▶ [Required work]
Your output should be the lines from the one with "selected for the" through the end of the entries below, set down word for word and nothing else.

▶ [Provided records]
Start of Block

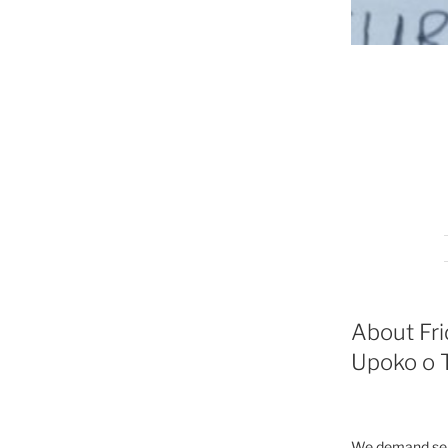
About Fri
Upoko o T
We demand seri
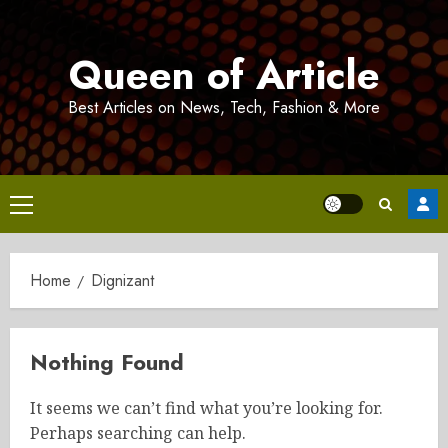
Skip
to
Queen of Article
content
Best Articles on News, Tech, Fashion & More
Primary
Menu
Home
Dignizant
Nothing Found
It seems we can’t find what you’re looking for.
Perhaps searching can help.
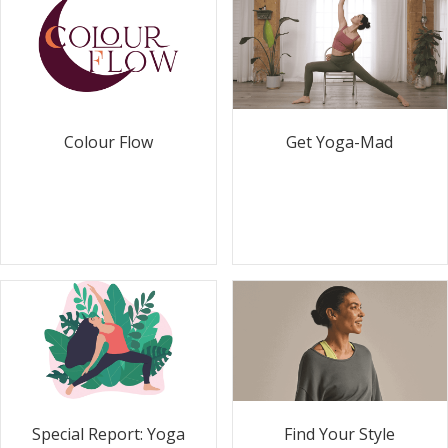
Colour Flow
Get Yoga-Mad
Special Report: Yoga
Find Your Style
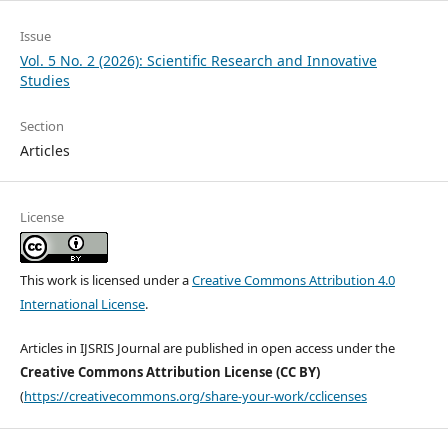
Issue
Vol. 5 No. 2 (2026): Scientific Research and Innovative
Studies
Section
Articles
License
This work is licensed under a
Creative Commons Attribution 4.0
International License
.
Articles in IJSRIS Journal are published in open access under the
Creative Commons Attribution License (CC BY)
(
https://creativecommons.org/share-your-work/cclicenses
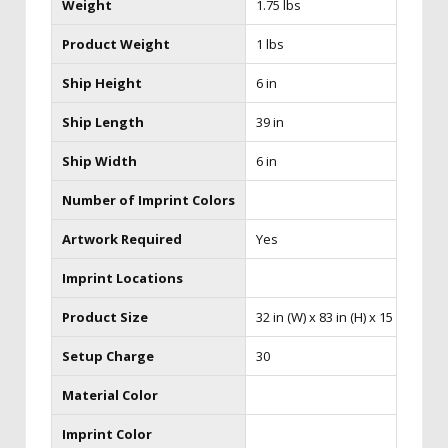
Weight
1.75 lbs
Product Weight
1 lbs
Ship Height
6 in
Ship Length
39 in
Ship Width
6 in
Number of Imprint Colors
Artwork Required
Yes
Imprint Locations
Product Size
32 in (W) x 83 in (H) x 15 in (D)
Setup Charge
30
Material Color
Imprint Color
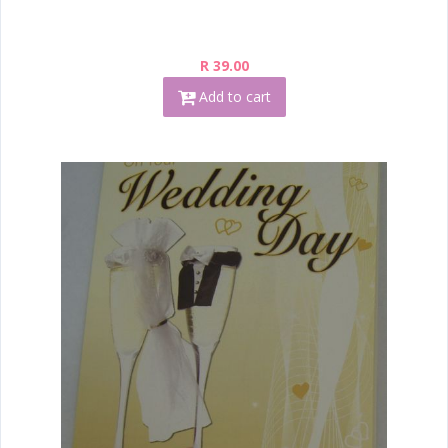
R 39.00
Add to cart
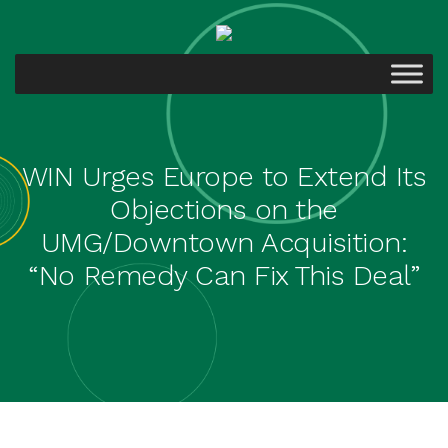
WIN Urges Europe to Extend Its
Objections on the
UMG/Downtown Acquisition:
“No Remedy Can Fix This Deal”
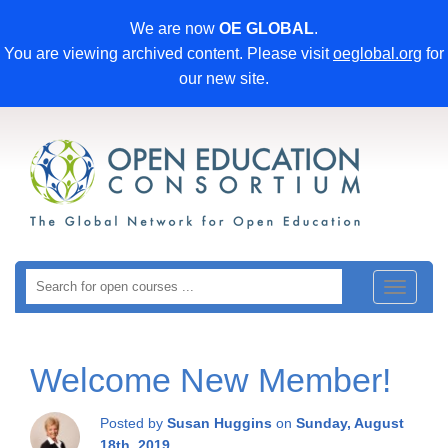
We are now
OE GLOBAL
.
You are viewing archived content. Please visit
oeglobal.org
for
our new site.
Toggle
navigat
Welcome New Member!
Posted by
Susan Huggins
on
Sunday, August
18th, 2019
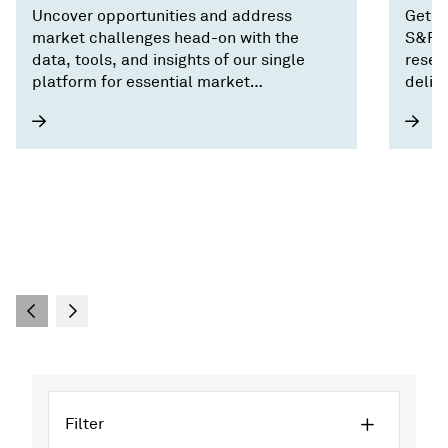
Uncover opportunities and address
Get o
market challenges head-on with the
S&P G
data, tools, and insights of our single
resea
platform for essential market
deliv
intelligence.
Filter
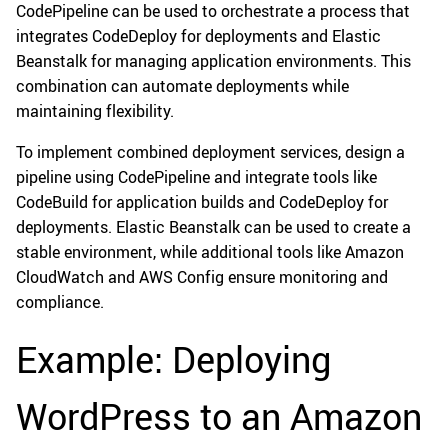
CodePipeline can be used to orchestrate a process that
integrates CodeDeploy for deployments and Elastic
Beanstalk for managing application environments. This
combination can automate deployments while
maintaining flexibility.
To implement combined deployment services, design a
pipeline using CodePipeline and integrate tools like
CodeBuild for application builds and CodeDeploy for
deployments. Elastic Beanstalk can be used to create a
stable environment, while additional tools like Amazon
CloudWatch and AWS Config ensure monitoring and
compliance.
Example: Deploying
WordPress to an Amazon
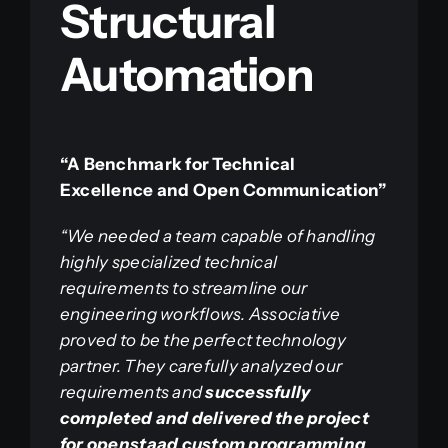
Structural
Automation
“A Benchmark for Technical
Excellence and Open Communication”
“We needed a team capable of handling
highly specialized technical
requirements to streamline our
engineering workflows. Associative
proved to be the perfect technology
partner. They carefully analyzed our
requirements and
successfully
completed and delivered the project
for openstaad custom programming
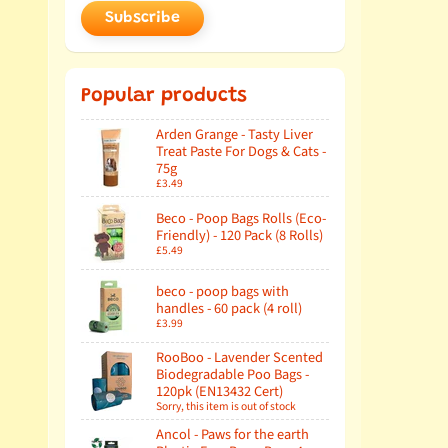
Subscribe
Popular products
Arden Grange - Tasty Liver
Treat Paste For Dogs & Cats -
75g
£3.49
Beco - Poop Bags Rolls (Eco-
Friendly) - 120 Pack (8 Rolls)
£5.49
beco - poop bags with
handles - 60 pack (4 roll)
£3.99
RooBoo - Lavender Scented
Biodegradable Poo Bags -
120pk (EN13432 Cert)
Sorry, this item is out of stock
Ancol - Paws for the earth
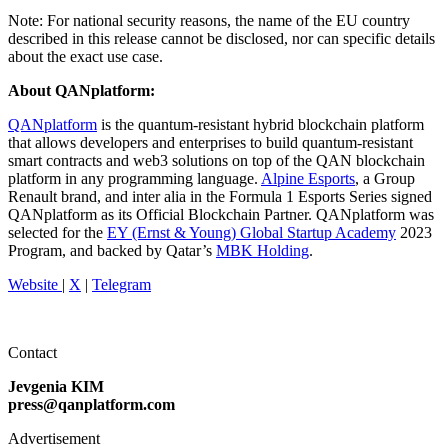
Note: For national security reasons, the name of the EU country
described in this release cannot be disclosed, nor can specific details
about the exact use case.
About QANplatform:
QANplatform
is the quantum-resistant hybrid blockchain platform
that allows developers and enterprises to build quantum-resistant
smart contracts and web3 solutions on top of the QAN blockchain
platform in any programming language.
Alpine Esports
, a Group
Renault brand, and inter alia in the Formula 1 Esports Series signed
QANplatform as its Official Blockchain Partner. QANplatform was
selected for the
EY (Ernst & Young) Global Startup Academy
2023
Program, and backed by Qatar’s
MBK Holding
.
Website
|
X
|
Telegram
Contact
Jevgenia KIM
press@qanplatform.com
Advertisement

End of Block

▶ [Answer space]
selected for the
EY (Ernst & Young) Global Startup Academy
2023
Program, and backed by Qatar’s
MBK Holding
.
Website
|
X
|
Telegram
Contact
Jevgenia KIM
press@qanplatform.com
Advertisement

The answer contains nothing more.